En el transitar de esta nueva vida nueva, empecé a ver, percibir e intuir que lo que el Señor me había mostrado del mundo era parte del conocimiento adquirido para dar testimonio de lo que NO ES de Dios, para entender sus signos y la más importante, sin duda, para alabar su Nombre.
En esta inevitable pretensión de conocer razones de mi Fe y los misterios de mi Dios, empecé a comprender que la familia trinitaria está inscripta en el corazón del hombre, que por ser como es, pequeño y frágil, Dios la regala para que pueda sostenerse y entenderse a sí mismo y en relación con los demás.
Allí, en ese lugar sin tiempo ni espacio, en la danza armoniosa del amor trino, se dieron cita todos mis anhelos de adolescente: igualdad y solidaridad, justicia y paz, verdad y amor. La identidad comenzó a ser algo nuevo y pleno. Sentir el linaje de toda la humanidad en un Jesús cuerpo y sangre de todos, fue empezar a vivir otra vida. Concebirme como parte de la heredad de Dios, fue ver a toda la humanidad hermanada de una manera diferente a la que se justifica con el pensamiento y la filosofía, con la política o la ideología.

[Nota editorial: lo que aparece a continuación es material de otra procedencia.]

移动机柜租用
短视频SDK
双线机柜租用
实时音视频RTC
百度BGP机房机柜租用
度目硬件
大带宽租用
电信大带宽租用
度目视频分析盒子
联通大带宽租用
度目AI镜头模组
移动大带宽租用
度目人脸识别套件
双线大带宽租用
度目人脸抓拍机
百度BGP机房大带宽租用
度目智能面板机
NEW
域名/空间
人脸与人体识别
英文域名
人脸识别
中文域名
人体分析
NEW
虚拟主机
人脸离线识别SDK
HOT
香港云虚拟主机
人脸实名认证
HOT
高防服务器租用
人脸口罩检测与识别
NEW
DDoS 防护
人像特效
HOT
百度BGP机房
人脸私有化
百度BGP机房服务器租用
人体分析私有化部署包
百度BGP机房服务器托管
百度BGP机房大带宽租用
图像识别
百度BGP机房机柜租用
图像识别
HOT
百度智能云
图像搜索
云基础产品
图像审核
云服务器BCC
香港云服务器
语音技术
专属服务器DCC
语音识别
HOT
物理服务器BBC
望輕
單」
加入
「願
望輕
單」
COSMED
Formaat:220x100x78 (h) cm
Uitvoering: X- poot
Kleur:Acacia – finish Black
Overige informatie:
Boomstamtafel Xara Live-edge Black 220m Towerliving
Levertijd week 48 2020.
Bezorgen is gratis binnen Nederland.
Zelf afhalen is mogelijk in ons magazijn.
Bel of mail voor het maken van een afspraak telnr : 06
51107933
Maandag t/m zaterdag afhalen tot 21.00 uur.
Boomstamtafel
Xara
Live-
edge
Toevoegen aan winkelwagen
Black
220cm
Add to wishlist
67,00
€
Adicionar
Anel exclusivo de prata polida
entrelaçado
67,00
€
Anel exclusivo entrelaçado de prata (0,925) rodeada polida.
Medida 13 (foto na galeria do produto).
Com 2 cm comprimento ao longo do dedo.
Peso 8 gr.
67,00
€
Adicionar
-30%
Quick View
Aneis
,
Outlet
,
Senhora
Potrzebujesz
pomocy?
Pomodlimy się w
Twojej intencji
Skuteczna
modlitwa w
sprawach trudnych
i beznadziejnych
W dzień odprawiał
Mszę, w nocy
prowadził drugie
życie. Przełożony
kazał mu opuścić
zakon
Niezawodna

Dios no necesita que justifiquemos nada. Su justicia nos iguala y nos contiene. Dios se dona y nos regala lo justo y lo necesario a manos llenas. Hay para todos y quiere ser de todos. Jesús nos dijo con su vida, su muerte y su resurrección, que Dios Trino y Uno es vida plena y vivificante. El Espíritu Santo se derrama en dones y carismas para ajustar la misión a las necesidades de la construcción del Reino.
Hoy, en la maternidad orante de este seno trinitario que nos da vida actual y eterna, pude encontrar la oración maternal de mi propia madre que supo perseverar −sigilosa y osada− mostrándome que la Fe es la Esperanza en el Amor, que mueve montañas.